Written by Lilani Goonesena.
The Tamar Valley north of Launceston is yet another beautiful part of Tasmania. Brilliant blue skies and neat rows of curled brown stalks on rolling green hills stretch in every direction.
The Tamar is known for its cool climate Chardonnay, Pinot Noir and sparkling wines. And one of its flagship producers is the award-winning Josef Chromy Wines, the fourth largest winery in the region.
Josef Chromy is a famous figure in the Tasmania wine industry and a true self-made success story. He developed and sold many well-known wineries including Jansz, Bay of Fires, and Tamar Ridge before opening his apical winery in 2007 at age 74. Now, at age 83, he is still very much involved in the business.
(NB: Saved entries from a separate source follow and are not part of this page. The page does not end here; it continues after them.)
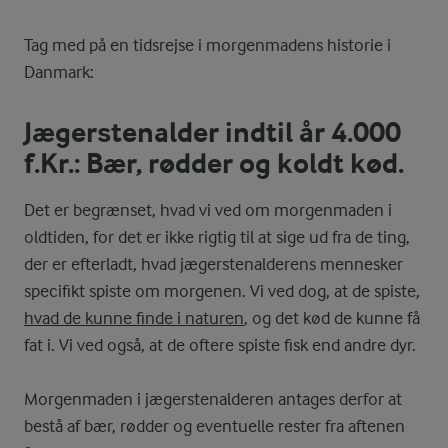
Tag med på en tidsrejse i morgenmadens historie i
Danmark:
Jægerstenalder indtil år 4.000
f.Kr.: Bær, rødder og koldt kød.
Det er begrænset, hvad vi ved om morgenmaden i
oldtiden, for det er ikke rigtig til at sige ud fra de ting,
der er efterladt, hvad jægerstenalderens mennesker
specifikt spiste om morgenen. Vi ved dog, at de spiste,
hvad de kunne finde i naturen
, og det kød de kunne få
fat i. Vi ved også, at de oftere spiste fisk end andre dyr.
Morgenmaden i jægerstenalderen antages derfor at
bestå af bær, rødder og eventuelle rester fra aftenen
Dave Milne, the sales and marketing manager showed us around the winery.
“70 per cent of wines in Tasmania are sparkling, and our location is perfect for growing Chardonnay and Pinot Noir – the building blocks of sparkling wines”, he said. “The vineyard runs 2km down the side of a hill. The slopes allow for gentle air movement and provide a natural barrier to frost, and we’re protected on three sides by mountains”.
Alongside Chardonnay and Pinot Noir, the vineyard grows Riesling, Pinot Gris and Sauvignon Blanc. One third of their grapes go to contract buyers but the rest, all handpicked, are for the three Josef Chromy labels. The entry label, Pepik, refers to Joe’s nickname in his homeland, Czechoslovakia. Zdar is the limited release label and the name of Joe’s hometown. It also means ‘success’ in English.
The state of the art winery is the most advanced in Tasmania and is designed for minimal handling. “Our equipment is very gentle with the grapes”, said Dave.
Its innovative machinery includes the Smart Plunger, co-invented by Joe, which extracts colour and flavour from the skins during fermentation, a time-intensive process normally done by hand.
The winery is also innovative in its use of lightweight, low carbon, bottles for their Pepik label, a water-recycling plant and 400 solar panels to power the winery, restaurant and cellar door.
It was fascinating to visit such a successful winery and learn about their winemaking. Hanz Gueco, a chef from Café Paci in Sydney said, “As chefs we rarely delve into the wine side, which is half of the business. I really enjoyed seeing the whole picture from barrel to bottle”.